FRISCO, Texas — The Cowboys were 3-0 this time last year. They didn't make the playoffs. They're 1-2 now. But if you ask Ezekiel Elliott, it's too early to worry.
"I don't think we're frustrated," Elliott said on Wednesday. "It's early in the season. We have a lot of football left. I don't think there's any reason to panic. We've just got to get better week in and week out."
Perhaps they're able to maintain cool heads because the offense has, at times, delivered on a lot of the explosiveness that was projected onto them in the offseason. Or perhaps it's because they know there's another level of production their offense can reach.
"We have a lot of weapons at every position and a lot of guys who can do a lot with the ball," Elliott reassured the media. "That's really exciting. We have to handle our part, take care of the ball, and good things will happen."
Still, a week after Elliott claimed that controlling the time of possession would "start with me," he finished with one of the worst games of his career in Seattle. Elliott only rushed for 34 yards on 14 carries. But even more disappointing to him was his inability to bring in a number of passes that might have produced first downs.
"I think the thing that bothered me most was the drops in the pass game," he said. "I just got to focus, lock in, and catch the football."

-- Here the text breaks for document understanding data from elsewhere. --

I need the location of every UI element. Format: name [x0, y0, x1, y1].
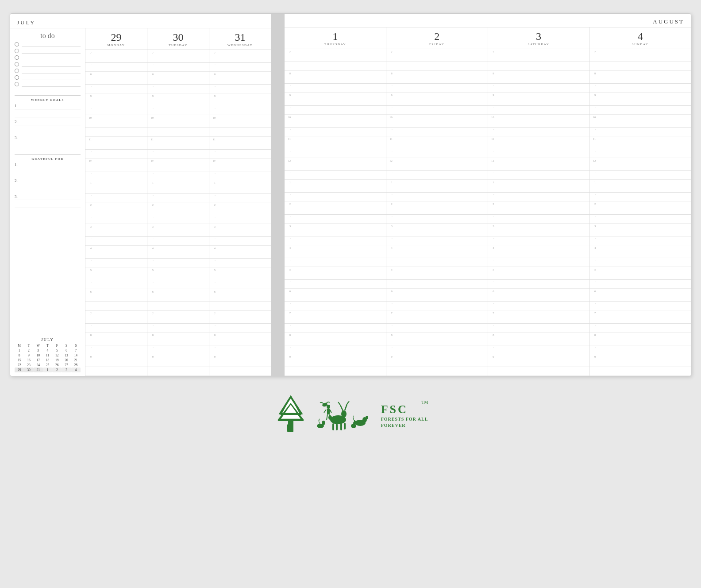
mini-calendar: M T W T F S S 1234567: [15, 343, 81, 372]
svg-point-25: [366, 416, 368, 419]
day-number-1: 1: [332, 31, 338, 42]
list-item: [15, 143, 81, 149]
day-col-header-fri: 2 FRIDAY: [386, 27, 488, 49]
list-item: 3.: [15, 135, 81, 141]
list-item: 2.: [15, 120, 81, 125]
svg-point-11: [341, 410, 347, 418]
right-month-title: AUGUST: [653, 18, 684, 25]
circle-bullet: [15, 42, 19, 46]
day-col-header-sun: 4 SUNDAY: [589, 27, 691, 49]
svg-line-12: [340, 405, 343, 411]
svg-rect-38: [355, 421, 356, 423]
left-month-title: JULY: [17, 19, 35, 26]
spine: [271, 14, 285, 376]
goals-items: 1. 2. 3.: [15, 104, 81, 151]
right-page: AUGUST 1 THURSDAY 2 FRIDAY 3 SATURDAY: [285, 14, 691, 376]
sidebar: to do WEEKLY GOALS 1.: [10, 28, 85, 376]
days-header-right: 1 THURSDAY 2 FRIDAY 3 SATURDAY 4 SUNDAY: [285, 27, 691, 49]
days-columns-right: 1 THURSDAY 2 FRIDAY 3 SATURDAY 4 SUNDAY: [285, 27, 691, 376]
list-item: [15, 75, 81, 80]
day-name-thursday: THURSDAY: [324, 43, 346, 46]
list-item: [15, 170, 81, 176]
day-col-body-fri: 7-8-9-10-11-12-1-2-3-4-5-6-7-8-9-: [386, 49, 488, 376]
fsc-tagline: FORESTS FOR ALLFOREVER: [381, 416, 428, 429]
svg-point-29: [327, 405, 330, 408]
left-content: to do WEEKLY GOALS 1.: [10, 28, 271, 376]
fsc-tree-icon: [273, 394, 308, 434]
day-col-body-mon: 7-8-9-10-11-12-1-2-3-4-5-6-7-8-9-: [85, 50, 147, 376]
svg-rect-19: [336, 424, 338, 430]
day-col-header-tue: 30 TUESDAY: [147, 28, 209, 50]
days-body-left: 7-8-9-10-11-12-1-2-3-4-5-6-7-8-9- 7-8-9-…: [85, 50, 271, 376]
days-header-left: 29 MONDAY 30 TUESDAY 31 WEDNESDAY: [85, 28, 271, 50]
list-item: [15, 68, 81, 74]
list-item: 3.: [15, 194, 81, 200]
list-item: [15, 81, 81, 87]
svg-point-28: [322, 421, 325, 425]
day-col-body-tue: 7-8-9-10-11-12-1-2-3-4-5-6-7-8-9-: [147, 50, 209, 376]
day-number-4: 4: [638, 31, 643, 42]
svg-rect-21: [344, 423, 346, 429]
day-col-body-sat: 7-8-9-10-11-12-1-2-3-4-5-6-7-8-9-: [488, 49, 590, 376]
day-col-body-wed: 7-8-9-10-11-12-1-2-3-4-5-6-7-8-9-: [209, 50, 271, 376]
circle-bullet: [15, 55, 19, 60]
fsc-label: FSC: [381, 404, 408, 415]
list-item: [15, 202, 81, 208]
weekly-goals-label: WEEKLY GOALS: [15, 98, 81, 102]
list-item: 1.: [15, 104, 81, 109]
left-page: JULY to do WEEKLY GOALS: [10, 14, 271, 376]
planner-book: JULY to do WEEKLY GOALS: [10, 13, 691, 376]
svg-rect-18: [332, 423, 334, 430]
day-number-31: 31: [235, 32, 246, 43]
right-header: AUGUST: [285, 14, 691, 27]
list-item: [15, 42, 81, 47]
day-name-monday: MONDAY: [108, 43, 125, 47]
circle-bullet: [15, 62, 19, 66]
svg-line-33: [327, 414, 327, 420]
list-item: 2.: [15, 178, 81, 184]
day-col-header-wed: 31 WEDNESDAY: [209, 28, 271, 50]
day-number-3: 3: [536, 31, 541, 42]
circle-bullet: [15, 69, 19, 73]
svg-rect-30: [327, 408, 330, 414]
fsc-section: TM FSC FORESTS FOR ALLFOREVER: [9, 376, 692, 447]
day-col-header-thu: 1 THURSDAY: [285, 27, 386, 49]
day-col-header-mon: 29 MONDAY: [85, 28, 147, 50]
list-item: [15, 186, 81, 192]
circle-bullet: [15, 75, 19, 80]
svg-line-32: [330, 410, 331, 413]
mini-cal-title: JULY: [15, 337, 81, 342]
fsc-logo: TM FSC FORESTS FOR ALLFOREVER: [273, 394, 428, 434]
page-wrapper: JULY to do WEEKLY GOALS: [0, 0, 701, 456]
circle-bullet: [15, 82, 19, 86]
svg-rect-9: [288, 421, 293, 429]
day-col-body-sun: 7-8-9-10-11-12-1-2-3-4-5-6-7-8-9-: [589, 49, 691, 376]
day-name-friday: FRIDAY: [429, 43, 444, 46]
svg-rect-37: [354, 420, 355, 423]
grateful-items: 1. 2. 3.: [15, 162, 81, 210]
day-number-29: 29: [111, 32, 122, 43]
fsc-animals-icon: [314, 394, 376, 434]
list-item: [15, 55, 81, 60]
days-columns-left: 29 MONDAY 30 TUESDAY 31 WEDNESDAY: [85, 28, 271, 376]
left-header: JULY: [10, 14, 271, 28]
day-number-2: 2: [434, 31, 439, 42]
svg-line-31: [324, 410, 326, 413]
svg-rect-20: [340, 423, 342, 430]
todo-label: to do: [15, 32, 81, 40]
day-number-30: 30: [173, 32, 184, 43]
divider: [15, 95, 81, 96]
list-item: [15, 48, 81, 54]
grateful-for-label: GRATEFUL FOR: [15, 157, 81, 161]
svg-line-15: [345, 404, 347, 410]
day-name-sunday: SUNDAY: [632, 43, 649, 46]
day-col-header-sat: 3 SATURDAY: [488, 27, 590, 49]
days-body-right: 7-8-9-10-11-12-1-2-3-4-5-6-7-8-9- 7-8-9-…: [285, 49, 691, 376]
tm-mark: TM: [421, 400, 428, 405]
list-item: [15, 112, 81, 117]
list-item: 1.: [15, 162, 81, 168]
day-col-body-thu: 7-8-9-10-11-12-1-2-3-4-5-6-7-8-9-: [285, 49, 386, 376]
circle-bullet: [15, 49, 19, 53]
day-name-saturday: SATURDAY: [528, 43, 550, 46]
day-name-wednesday: WEDNESDAY: [227, 43, 253, 47]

One thing often warned about offenses with multiple weapons is that they can't all be utilized at once. It's not as simple as assigning a touchdown to the top five playmakers and adding up all of those points. Perhaps in a game when the Cowboys did manage to score 31 points, it's not a complete disaster that Elliott's production was not particularly high because the yards and points still came from somewhere, as the logic would follow.
This, however, doesn't quite apply when balls are being dropped and plays are being left on the table. The offense may be producing, but the mistakes thus far suggest that they could be producing even more, and considering what we've seen from the defense so far, the offense may bear a greater responsibility. The short passing game with Elliott is one of the most reliable ways for the Cowboys to rack up big yardage in short bursts.
"Screen game is big," Elliott said. "It's getting the ball out in the open field. We've in the past had a lot of explosive plays in the screen game. We're focused this week on ironing that out and getting back to the screens."
Considering everything opposing defenses have to worry about, from Dak Prescott's deep threats to Elliott moving the chains as a runner, the running back screen should be an option the Cowboys can always come back to. But if it's not executed perfectly then it can result in an incomplete pass or even a frustrating loss of yards.
"We didn't really have a full camp," Elliott explained. "We didn't have a full offseason. We just have to keep working on it, and I think that's something with timing that's going to get better."
The ingredients are there for an unstoppable offense. It's a tall order, one that will be achieved through repetition. A full training camp with their new coaching staff would have been ideal. "We can't get that [time] back," Elliott said. "Just the time to get comfortable in a new system."
They're getting that time as the season goes along, perfecting things on the fly. It will just be a matter of whether defenses disrupt that learning curve, or if they find themselves on the receiving end of the Cowboys offense becoming what it's expected to be.